Figure 9. GIPC1 modulates TrkA trafficking, signaling, and NGF-induced nociception.

(A–C) RNAScope localization of Gipc1 mRNA in mouse DRG (A) and of NTRK1 and GIPC1 mRNA in human DRG (B). Arrows indicate mRNA expression within the same cell. Representative images, n = 5 mice and n = 3 humans. Scale bars: 500 μm. (C) Percentage of human DRG neurons expressing NTRK1 or GIPC1 that coexpress GIPC1 or NRP1. Hybridized positive neurons (%) from n = 3 humans. (D) Effect of GIPC1 siRNA on BRET measurements of TrkA levels at the plasma membrane of HEK293T cells under basal conditions and after coexpression with NRP1. (E and F) Effect of 30 minutes preincubation of GIPC1 antagonist (300 μM CR1023 or inactive control, Ctrl) or myosin VI inhibitor (50 μM 2,4,6-triiodophenol, TIP) on NGF-induced TrkA-Rluc8 trafficking from a marker of the plasma membrane (RGFP-CAAX) in CAD cells. (G) Effect of GIPC1 siRNA on NGF-induced downstream ERK transcription in CAD cells. Data from 5–6 independent experiments with triplicate wells. (H and I) Sample traces of action potential firing in mouse DRG neurons evoked by injecting a 1-second ramp pulse from 0 to 250 pA (G), with the number of evoked action potentials (H). n = 7–10 cells. (J–N) NGF-induced pain. Effects of GIPC1 or Ctrl siRNA (i.t.) on NGF-induced (50 ng/10 μl, i.pl.) mechanical allodynia (K and L) and thermal hyperalgesia (M and N) in the ipsilateral paw. (L and N) AUC of time courses. (O–S) CFA-induced pain. Effects of GIPC1 or Ctrl siRNA (i.t.) on CFA-induced (i.pl.) mechanical allodynia (P and Q) and thermal hyperalgesia (R and S). (Q and S) AUC of time courses. n = 6–8 mice per group. B, basal. Data are represented as mean ± SEM. *P < 0.05; **P < 0.01; ***P < 0.001; ****P < 0.0001. (D and F) One-way ANOVA, Sídák’s multiple comparisons. (I) Tukey’s multiple comparison. (K, M, P, and R) Two-way ANOVA, Sídák’s multiple comparisons. (L, N, Q, and S) Unpaired t test.

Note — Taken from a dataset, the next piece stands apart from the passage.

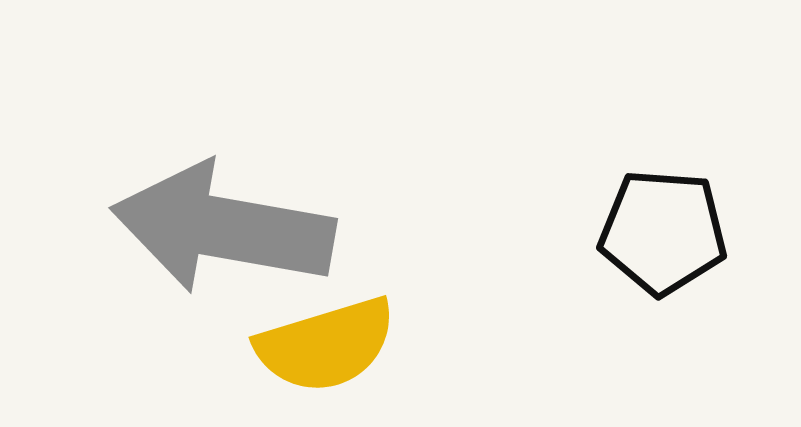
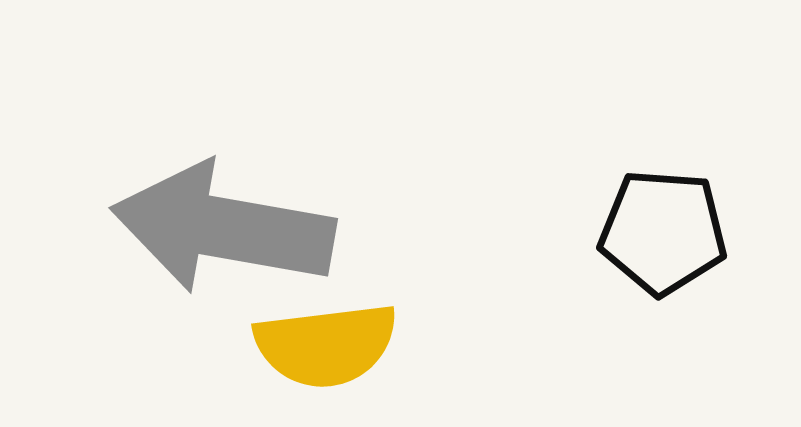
yellow semicircle: rotated 10 degrees clockwise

Figure 10. Hypothesized mechanism by which NRP1 mediates NGF/TrkA pain signaling.

i. NGF is released from diseased tissues (e.g., sites of injury, inflammation, cancer) in close proximity to the peripheral endings of nociceptors. ii. At the surface of nociceptors, NGF binds to both NRP1 and TrkA, forming a ternary NGF/NRP1/TrkA complex with a 2:2:2 stoichiometry. iii. TrkA signals from the plasma membrane and endosomes to activate kinases and ion channels. iv. Activation and sensitization of TRPV1 and Na⁺ and Ca²⁺ channels lead to increased excitability of nociceptors. v. NRP1 chaperones TrkA from the biosynthetic pathway to the plasma membrane and to signaling endosomes, which further enhances excitability of nociceptors. vi. GIPC1 interacts with NRP1 and TrkA, linking the complex to the myosin VI molecular motor to amplify pain signaling. As such, by binding NGF and interacting with TrkA, NRP1 is a coreceptor that facilitates NGF/TrkA signaling of pain.